In our book, we intend to discuss this battle in detail, drawing on the period sources available to us. We hope we will be able to deal with some of the misconceptions at least, and provide as closely as possible a definitive account of the battle. This is just one of the areas where we hope to add to the knowledge of what happened during Operation CRUSADER.

7 thoughts on “First Battle of Bir el Gobi – What Happened There?

  1. Here’s a couple of Italian Ariete f/h accounts on the Nov. 19 Bir el Gobi fight you could bring to bear: Col. Oderisio Taeggi’s DIARIO DI UN COMBATTENTE (Bari, 1946) + Lt. Pietro Ostellino’s letters in Andrea Rebora, ed., CARRI ARIETE COMBATTONO (Rome, 2009). The latter is I think currently available at the Libreria Militare bookstore site. From the other bits and pieces I’ve seen, including some of the unit diaries you mention above, both sides got badly bloodied, with 22nd Armored Brigade getting quite the worst if it. Looks like 22nd might have lost around 60 tanks, with perhaps one-third of these as mechanical breakdowns before and during the battle. What I still cannot find, published or on the net, is any substantial f/h account from a 22nd Armored Brigade tanker…just a fragment here and there. Which may in itself be suggestive: being whipped by the “eyeties” maybe not have been something they’d want to write a lot about.

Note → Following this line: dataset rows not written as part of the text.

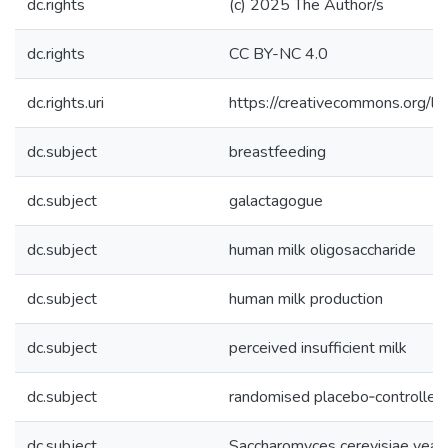
dc.rights
(c) 2025 The Author/s
dc.rights
CC BY-NC 4.0
dc.rights.uri
https://creativecommons.org/li
dc.subject
breastfeeding
dc.subject
galactagogue
dc.subject
human milk oligosaccharide
dc.subject
human milk production
dc.subject
perceived insufficient milk
dc.subject
randomised placebo‐controlledt
dc.subject
Saccharomyces cerevisiae yeas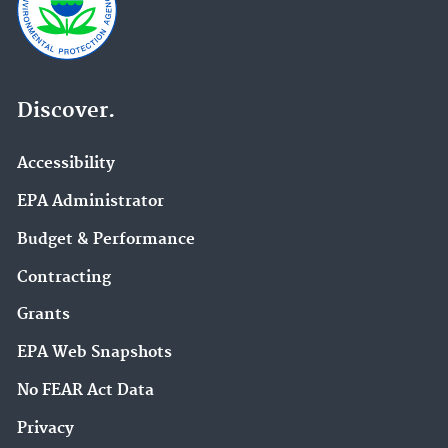
Discover.
Accessibility
EPA Administrator
Budget & Performance
Contracting
Grants
EPA Web Snapshots
No FEAR Act Data
Privacy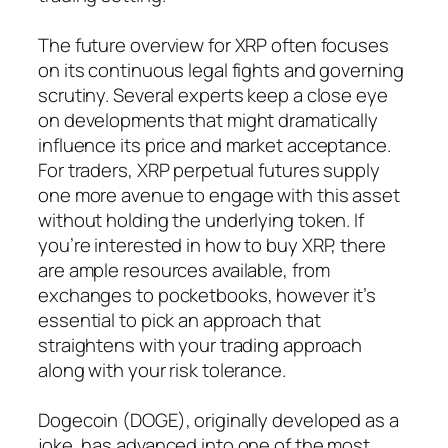
The future overview for XRP often focuses
on its continuous legal fights and governing
scrutiny. Several experts keep a close eye
on developments that might dramatically
influence its price and market acceptance.
For traders, XRP perpetual futures supply
one more avenue to engage with this asset
without holding the underlying token. If
you’re interested in how to buy XRP, there
are ample resources available, from
exchanges to pocketbooks, however it’s
essential to pick an approach that
straightens with your trading approach
along with your risk tolerance.
Dogecoin (DOGE), originally developed as a
joke, has advanced into one of the most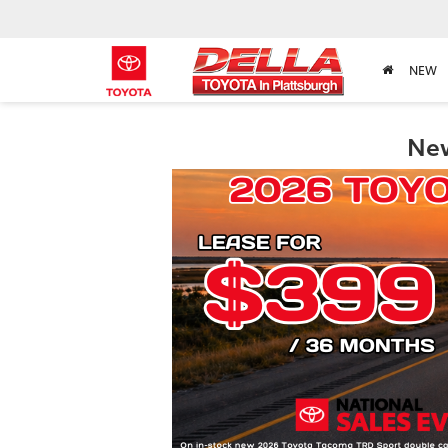
NEW
New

    • Hi. 60 sounds about right when mechanical failures on the approach march are included. I’d suggest the regimental histories for eyewitness account. They can be had through the regimental museum websites.

      Cheers

      Andreas

    • I did get the 2 RGH history now. There are 1st-hand accounts in it. It also nicely clarifies the situation on their tank losses. 🙂

  2. Dear Sirs,

    my name is Andrea Rebora and I am the writer of “Carri Ariete combattono” published by Prospettiva Editrice in 2009.
    What I tried to do in my book, first of all, was to reconstruct in details the history of the Ram armoured division during his stay in the North of Africa from 1941 to 1943. In order to follow the real facts I read all the letters and authentic papers written by my grandfather Pietro Ostellino who was a lieutenant – tank man involved in this war in that desert land for two years. He fought before using the L3 tank and after the M13 tank. I have emphasized the military operation Crusader and the Bir El Gobi battle in chapter XXI- XXII trying to make a real reconstruction of this fight but following the point of view of the Italian armoured division. The lieutenant Ostellino with a small squad of the 32th tank men and other Ram detachments (twelve L3 tanks and one M13 tank hidden) was subjected to a laughter against the Bir El Gobi garrison troops on the 4th December 1941. The English troop tried to attack for seven times with no success thanks to the efforts of the tank men and fascist division. In one of his letter stopped because of the battle and finished three days after it, Pietro Ostellino was talking about these terrible times.
    In my opinion this is a real and essential testimony about the reconstruction of the Crusader operation.
    It is possible to find and buy my book on line or if you are interested I can send you also by
    e-mail some Italian copies of the pages where I am talking about this battle.
    Thank you very much for your attention.
    Kind Regards to everybody.

    • Caro Andrea

      Grazie mille. Many thanks. It would be very interesting to read your book, and I will see that I can order it.

      With kind regards

      Andreas

  3. Ordered and got a copy of the 2nd Glocestershire book, and it is just what I was looking for in terms of f/h accounts…a real gem. Also obtained Andrea Rebora’s book and it looks to be all red meat as well, tho I haven’t started translating yet.